Disgracefully, this botched execution was entirely predictable. Since 2011, when the makers of the sedative sodium thiopental, formerly the first drug in the three-drug combinations that were used in almost all lethal injections, stopped producing it, states have been scrambling to fill the gap — with more questionable drugs and sources. As The Post’s Mark Berman reported this year, “the first four executions [of 2014] were carried out using four different combinations of drugs. ‘That certainly smacks of an experiment,’ said Richard C. Dieter, executive director of the Death Penalty Information Center.” And that experimentation has had stomach-churning results, most notably in the case of Dennis McGuire, killed by Ohio in January: “Horrified witnesses watched as the 253-lb McGuire ‘repeated cycles of snorting, gurgling and arching his back’ and appeared to ‘writhe in pain,’ according to a subsequent lawsuit filed by his family.” McGuire’s execution used the same sedative, midazolam, that Oklahoma used Wednesday, with similarly awful results.

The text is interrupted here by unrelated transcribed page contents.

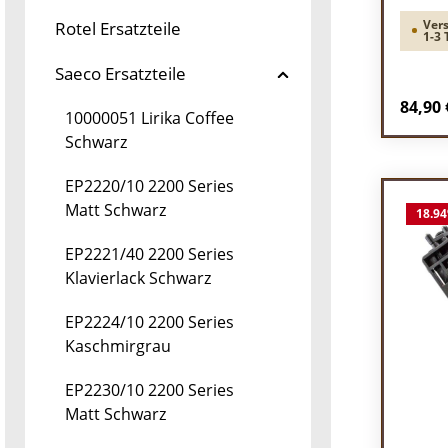
Vers
Rotel Ersatzteile
1-3 
Saeco Ersatzteile
Regulä
84,90 
10000051 Lirika Coffee
Schwarz
Pr
EP2220/10 2200 Series
Matt Schwarz
18.94
EP2221/40 2200 Series
Klavierlack Schwarz
EP2224/10 2200 Series
Kaschmirgrau
EP2230/10 2200 Series
Matt Schwarz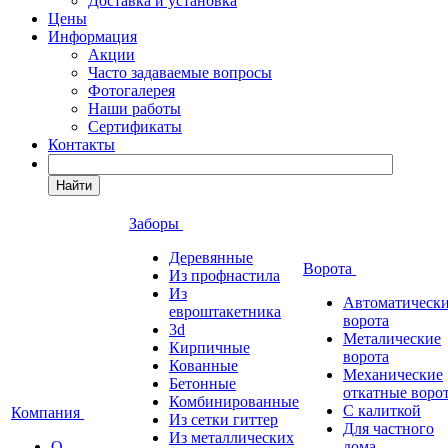
Доставка и установка
Цены
Информация
Акции
Часто задаваемые вопросы
Фотогалерея
Наши работы
Сертификаты
Контакты
Найти
Заборы
Деревянные
Ворота
Из профнастила
Из
Автоматическ
евроштакетника
ворота
3d
Металические
Кирпичные
ворота
Кованные
Механические
Бетонные
откатные воро
Комбинированные
С калиткой
Компания
Из сетки гиттер
Для частного
Из металлических
О
дома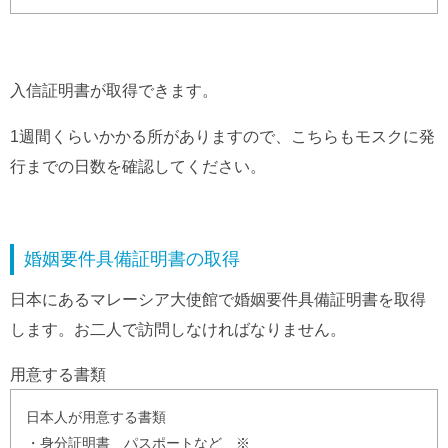
入信証明書が取得できます。
1週間くらいかかる所がありますので、こちらもモスクに発
行までの日数を確認してください。
婚姻要件具備証明書の取得
日本にあるマレーシア大使館で婚姻要件具備証明書を取得
します。お二人で訪問しなければなりません。
用意する書類
日本人が用意する書類
・身分証明書 パスポートなど ※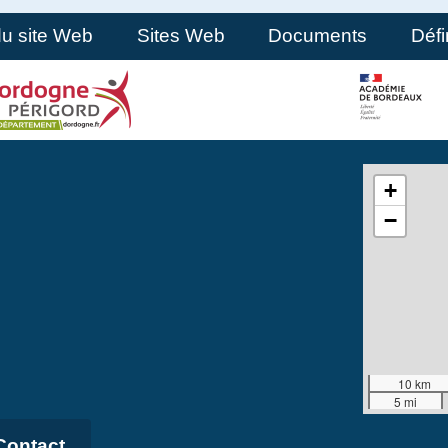
du site Web
Sites Web
Documents
Défi
+
−
10 km
5 mi
Contact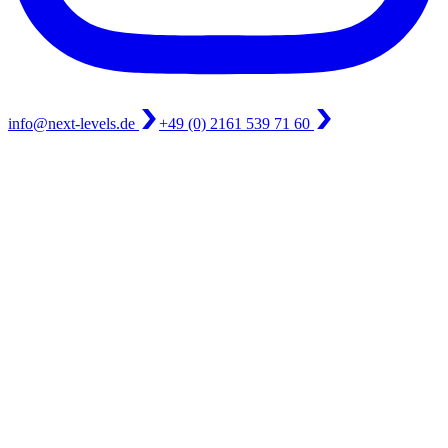
info@next-levels.de
+49 (0) 2161 539 71 60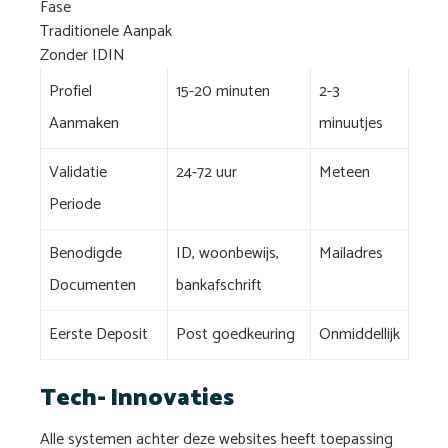
Fase
Traditionele Aanpak
Zonder IDIN
Profiel
15-20 minuten
2-3
Aanmaken
minuutjes
Validatie
24-72 uur
Meteen
Periode
Benodigde
ID, woonbewijs,
Mailadres
Documenten
bankafschrift
Eerste Deposit
Post goedkeuring
Onmiddellijk
Tech- Innovaties
Alle systemen achter deze websites heeft toepassing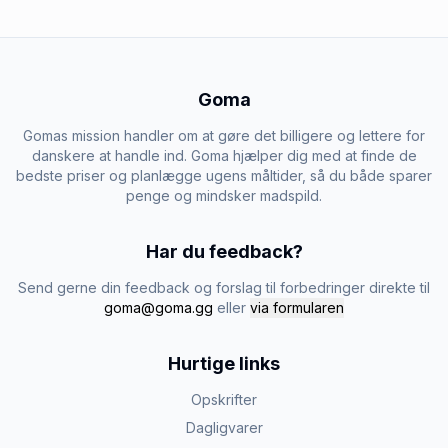
Goma
Gomas mission handler om at gøre det billigere og lettere for
danskere at handle ind. Goma hjælper dig med at finde de
bedste priser og planlægge ugens måltider, så du både sparer
penge og mindsker madspild.
Har du feedback?
Send gerne din feedback og forslag til forbedringer direkte til
goma@goma.gg
eller
via formularen
Hurtige links
Opskrifter
Dagligvarer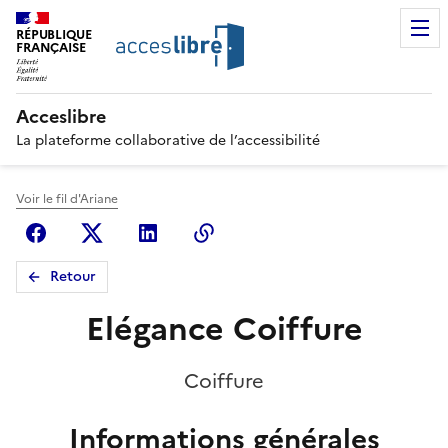
RÉPUBLIQUE
FRANÇAISE
Acceslibre
La plateforme collaborative de l’accessibilité
Voir le fil d'Ariane
Facebook
X (anciennement Twitter)
Linkedin
Copier le lien
Retour
Elégance Coiffure
Coiffure
Informations générales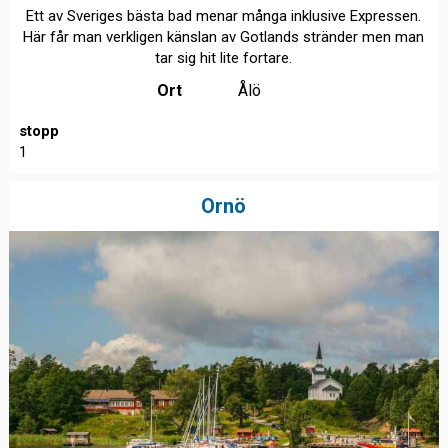
Ett av Sveriges bästa bad menar många inklusive Expressen.
Här får man verkligen känslan av Gotlands stränder men man
tar sig hit lite fortare.
Ort
Ålö
stopp
1
Ornö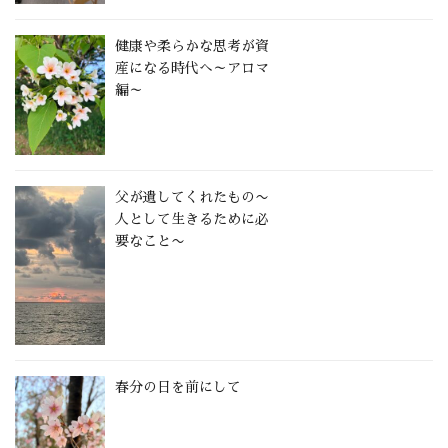
健康や柔らかな思考が資
産になる時代へ～アロマ
編～
父が遺してくれたもの〜
人として生きるために必
要なこと〜
春分の日を前にして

And this wasn’t the first execution-gone-wrong in Oklahoma this year. On Jan. 10, Michael Lee Wilson was executed using a cocktail including pentobarbital, a less-effective substitute for sodium thiopental; witnesses report he cried, “I feel my whole body burning,” suggesting the drug wasn’t working. Oklahoma admitted that the pentobarbital used was bought from a compounding pharmacy it refused to identify. Compounding pharmacies are poorly regulated, even though contaminated pentobarbital can lead to excruciating deaths. (“Experts say it can feel as though the insides of a person’s veins are being scraped with sandpaper.”)

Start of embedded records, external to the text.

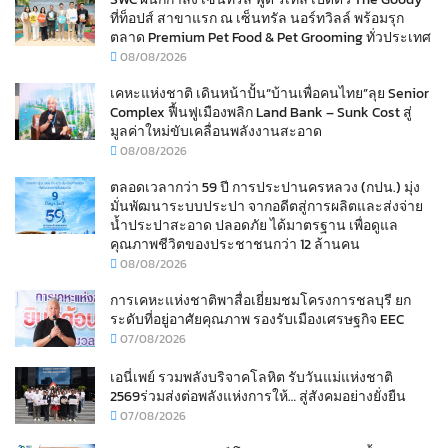
ที่ท็อปส์ สาขาแรก ณ เซ็นทรัล นอร์ทวิลล์ พร้อมรุก
ตลาด Premium Pet Food & Pet Grooming ทั่วประเทศ
08/08/2026
เคหะแห่งชาติ เดินหน้าปั้น“บ้านเพื่อคนไทย”ลุย Senior
Complex ฟื้นฟูเมืองพลิก Land Bank – Sunk Cost สู่
มูลค่าใหม่ขับเคลื่อนพลังงานสะอาด
08/08/2026
ตลอดเวลากว่า 59 ปี การประปานครหลวง (กปน.) มุ่ง
มั่นพัฒนาระบบประปา จากอดีตสู่การผลิตและส่งจ่าย
น้ำประปาสะอาด ปลอดภัย ได้มาตรฐาน เพื่อดูแล
คุณภาพชีวิตของประชาชนกว่า 12 ล้านคน
08/08/2026
การเคหะแห่งชาติพาสื่อเยี่ยมชมโครงการชลบุรี ยก
ระดับที่อยู่อาศัยคุณภาพ รองรับเมืองเศรษฐกิจ EEC
07/08/2026
เอนี่เพย์ รวมพลังบริจาคโลหิต รับวันแม่แห่งชาติ
2569ร่วมส่งต่อพลังแห่งการให้… สู่สังคมอย่างยั่งยืน
07/08/2026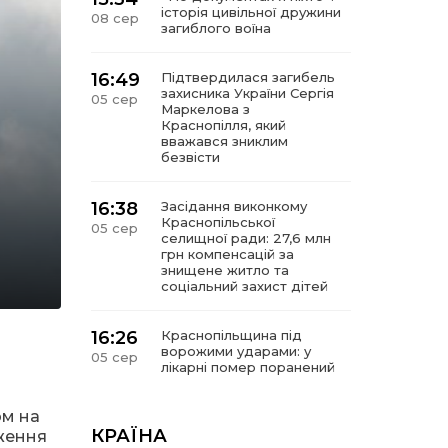
історія цивільної дружини
08 сер
загиблого воїна
16:49
Підтвердилася загибель
захисника України Сергія
05 сер
Маркелова з
Краснопілля, який
вважався зниклим
безвісти
16:38
Засідання виконкому
Краснопільської
05 сер
селищної ради: 27,6 млн
грн компенсацій за
знищене житло та
соціальний захист дітей
16:26
Краснопільщина під
ворожими ударами: у
05 сер
лікарні помер поранений
чоловік, є нова
постраждала
ом на
КРАЇНА
еження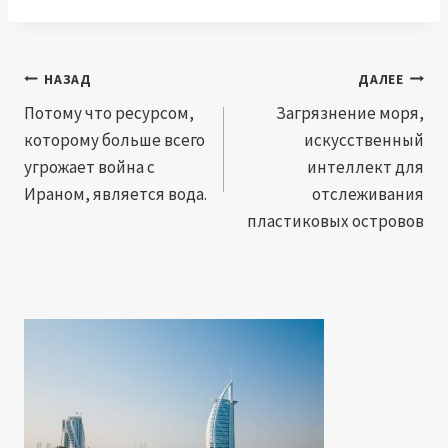
Навигация
НАЗАД
ДАЛЕЕ
по
Потому что ресурсом,
Загрязнение моря,
которому больше всего
искусственный
записям
угрожает война с
интеллект для
Ираном, является вода.
отслеживания
пластиковых островов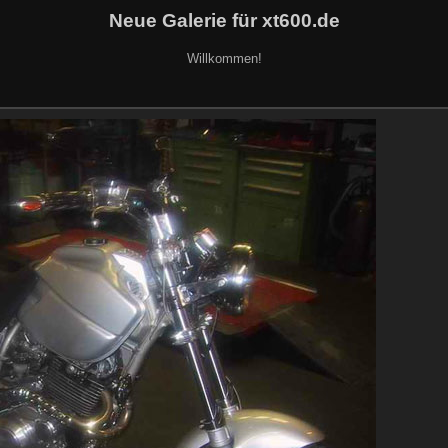
Neue Galerie für xt600.de
Willkommen!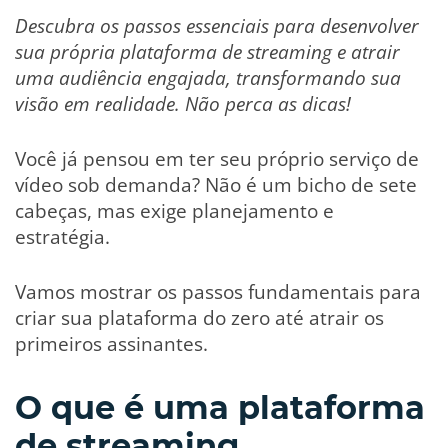
Descubra os passos essenciais para desenvolver
sua própria plataforma de streaming e atrair
uma audiência engajada, transformando sua
visão em realidade. Não perca as dicas!
Você já pensou em ter seu próprio serviço de
vídeo sob demanda? Não é um bicho de sete
cabeças, mas exige planejamento e
estratégia.
Vamos mostrar os passos fundamentais para
criar sua plataforma do zero até atrair os
primeiros assinantes.
O que é uma plataforma
de streaming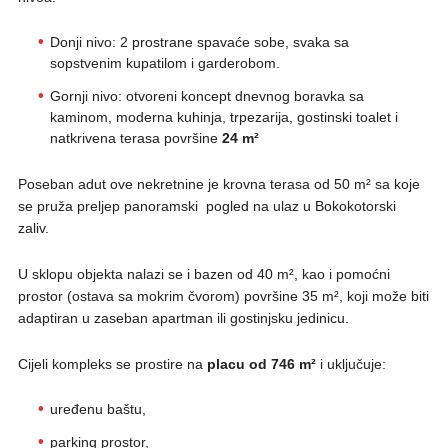
Donji nivo: 2 prostrane spavaće sobe, svaka sa
sopstvenim kupatilom i garderobom.
Gornji nivo: otvoreni koncept dnevnog boravka sa
kaminom, moderna kuhinja, trpezarija, gostinski toalet i
natkrivena terasa površine
24 m²
Poseban adut ove nekretnine je krovna terasa od 50 m² sa koje
se pruža preljep panoramski pogled na ulaz u Bokokotorski
zaliv.
U sklopu objekta nalazi se i bazen od 40 m², kao i pomoćni
prostor (ostava sa mokrim čvorom) površine 35 m², koji može biti
adaptiran u zaseban apartman ili gostinjsku jedinicu.
Cijeli kompleks se prostire na
placu od 746 m²
i uključuje:
uređenu baštu,
parking prostor,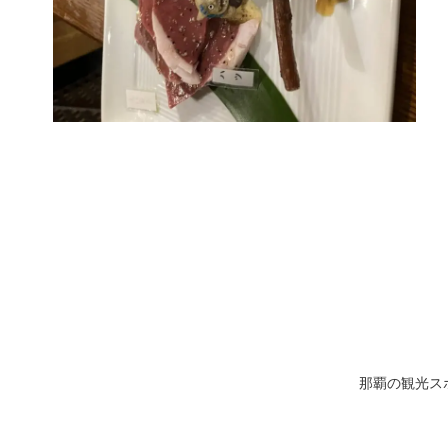
那覇の観光ス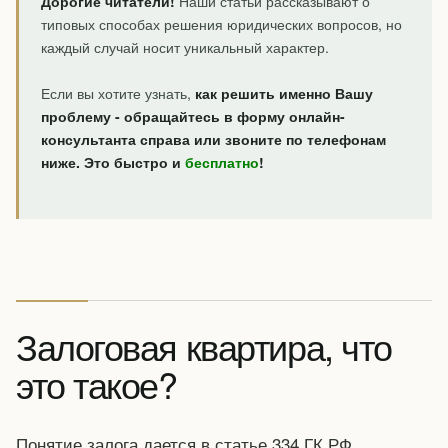
Дорогие читатели!
Наши статьи рассказывают о
типовых способах решения юридических вопросов, но
каждый случай носит уникальный характер.
Если вы хотите узнать,
как решить именно Вашу
проблему - обращайтесь в форму онлайн-
консультанта справа или звоните по телефонам
ниже. Это быстро и
бесплатно
!
Залоговая квартира, что
это такое?
Понятие залога дается в статье 334 ГК РФ.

Oklahoma corrections officials were troubled enough to switch to a new drug combination for Lockett and Warner’s executions. “The only known use of this drug combination for executions was in Florida in 2013,” wrote Mother Jones’s Stephanie Mencimer before the executions, “but Florida used five times the dose of midazolam that Oklahoma plans to use, meaning Lockett and Warner will essentially be human guinea pigs.” Understandably, the pair’s lawyers wanted to know more information about the sources of each drug, their effectiveness and other details that would determine whether the combination violated the Eighth Amendment’s prohibition on cruel and unusual punishment. When Oklahoma — like a number of other states — refused to release more information, the lawyers appealed, all the way up to the state supreme court. But after the court ordered a stay on the two executions, the state’s Republican governor, Mary Fallin, refused to recognize the court’s stay, and Republican state Rep. Mike Christian introduced impeachment proceedings against the five justices who voted for the stay. So much for separation of powers. Cowed, the court reversed its decision two days later, leading to the awful scene that played out Tuesday.

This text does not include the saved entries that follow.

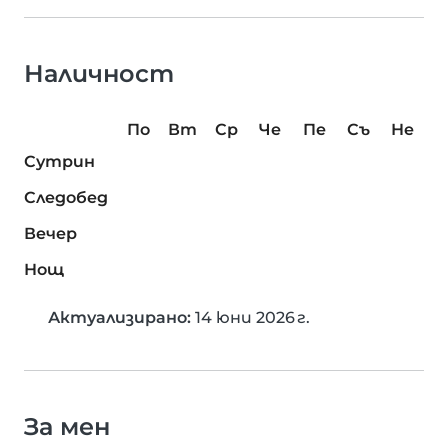
Наличност
По
Вт
Ср
Че
Пе
Съ
Не
Сутрин
Следобед
Вечер
Нощ
Актуализирано:
14 юни 2026 г.
За мен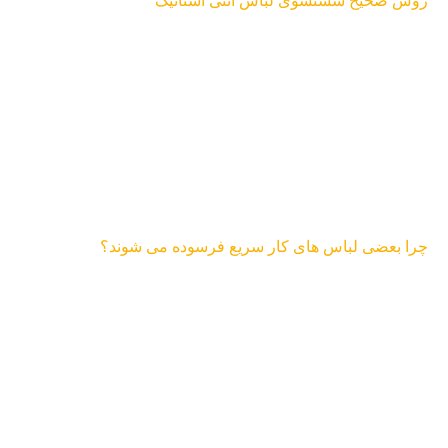
روش صحیح شستشوی لباس آنتی استاتیک
چرا بعضی لباس های کار سریع فرسوده می شوند؟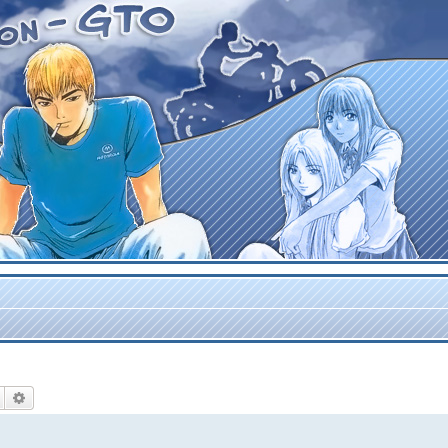
Rechercher
Recherche avancée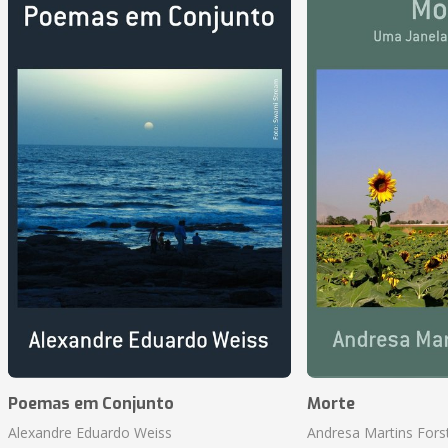
Poemas em Conjunto
Morte
Alexandre Eduardo Weiss
Andresa Martins Fors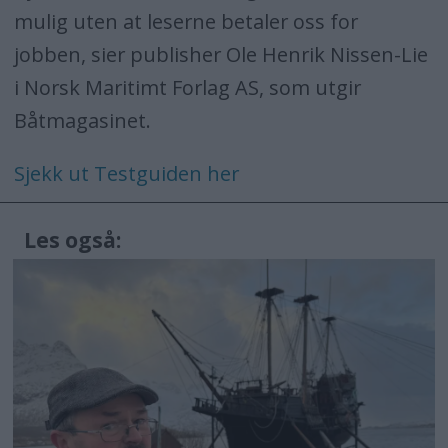
mulig uten at leserne betaler oss for
jobben, sier publisher Ole Henrik Nissen-Lie
i Norsk Maritimt Forlag AS, som utgir
Båtmagasinet.
Sjekk ut Testguiden her
Les også: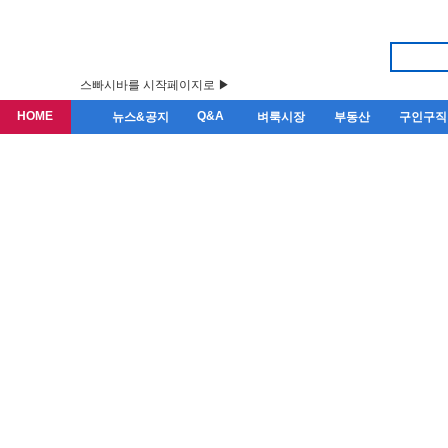
스빠시바를 시작페이지로 ▶
HOME
Q&A
뉴스&공지
벼룩시장
부동산
구인구직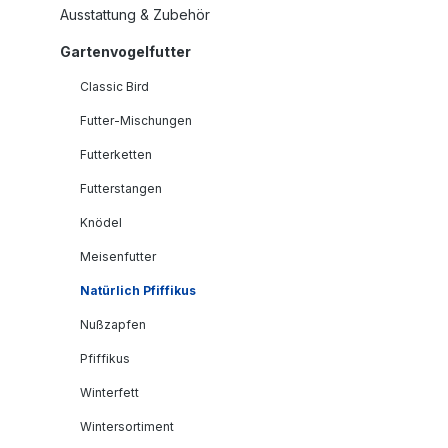
Ausstattung & Zubehör
Gartenvogelfutter
Classic Bird
Futter-Mischungen
Futterketten
Futterstangen
Knödel
Meisenfutter
Natürlich Pfiffikus
Nußzapfen
Pfiffikus
Winterfett
Wintersortiment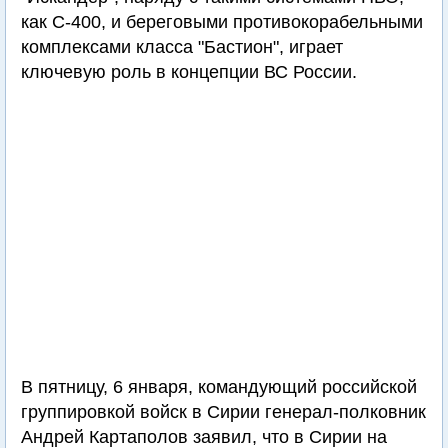
как С-400, и береговыми противокорабельными
комплексами класса "Бастион", играет
ключевую роль в концепции ВС России.
В пятницу, 6 января, командующий российской
группировкой войск в Сирии генерал-полковник
Андрей Картаполов заявил, что в Сирии на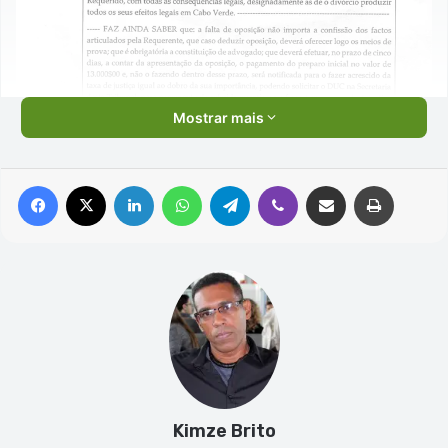
Mostrar mais
Facebook
X
Linkedin
WhatsApp
Telegram
Viber
Compartilhar via e-mail
Imprimir
Kimze Brito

Yes, Lockett and Warner’s crimes were utterly heinous. But so was this state-sponsored killing, perhaps even more so in light of Oklahoma Republicans’ bloodthirsty rush to execute Lockett and Warner. We have known for years that the death penalty is “cruel and unusual punishment.” We know that the drug cocktails used in lethal injections were designed to be “visually palatable” at the expense of more effectively preventing excruciating pain. We know that the death penalty is frequently administered in a racially biased fashion. And we know that, as reported this week, “about one in 25 people imprisoned under a death sentence is likely innocent.” It is long past time for the United States to end this barbaric practice.